**Try it:**
Write out the stretch of lines below that begins at the line with "graças ao financiamento" and ends at the line with "Hospital de Clínicas (SMN-HC) da Unicamp, o", including both, exactly as given and nothing more.

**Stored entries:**
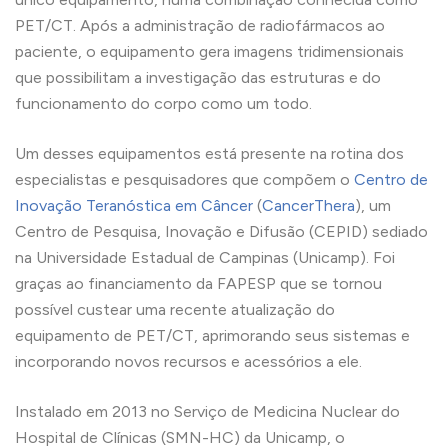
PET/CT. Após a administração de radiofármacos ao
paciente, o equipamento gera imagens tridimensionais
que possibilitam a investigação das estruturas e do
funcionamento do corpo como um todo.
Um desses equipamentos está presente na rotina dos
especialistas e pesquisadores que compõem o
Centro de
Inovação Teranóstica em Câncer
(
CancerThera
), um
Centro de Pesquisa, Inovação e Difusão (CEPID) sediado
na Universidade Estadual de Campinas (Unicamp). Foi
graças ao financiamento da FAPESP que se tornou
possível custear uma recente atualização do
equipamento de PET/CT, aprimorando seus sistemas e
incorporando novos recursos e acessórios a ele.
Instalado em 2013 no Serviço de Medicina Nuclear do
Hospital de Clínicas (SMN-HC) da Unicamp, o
==
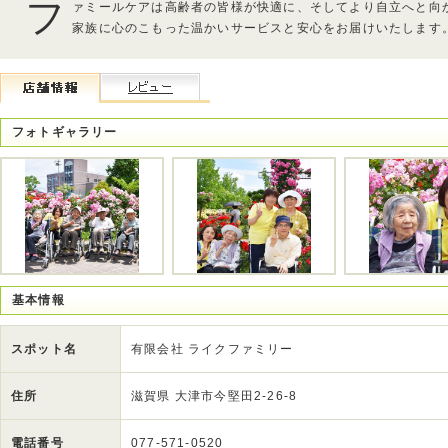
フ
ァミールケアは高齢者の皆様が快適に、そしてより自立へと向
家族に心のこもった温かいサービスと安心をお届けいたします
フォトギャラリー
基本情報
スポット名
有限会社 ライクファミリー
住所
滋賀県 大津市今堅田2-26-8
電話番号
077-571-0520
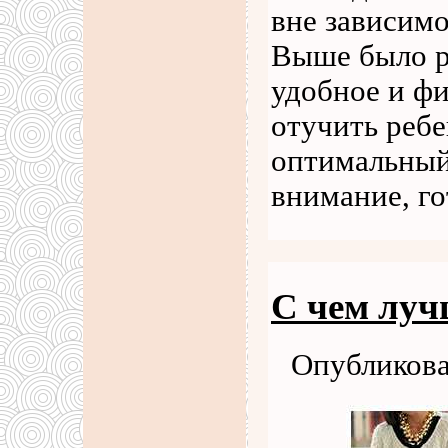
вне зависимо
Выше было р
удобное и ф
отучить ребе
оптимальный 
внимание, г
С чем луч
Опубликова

**Answer area:**
graças ao financiamento da FAPESP que se tornou
possível custear uma recente atualização do
equipamento de PET/CT, aprimorando seus sistemas e
incorporando novos recursos e acessórios a ele.
Instalado em 2013 no Serviço de Medicina Nuclear do
Hospital de Clínicas (SMN-HC) da Unicamp, o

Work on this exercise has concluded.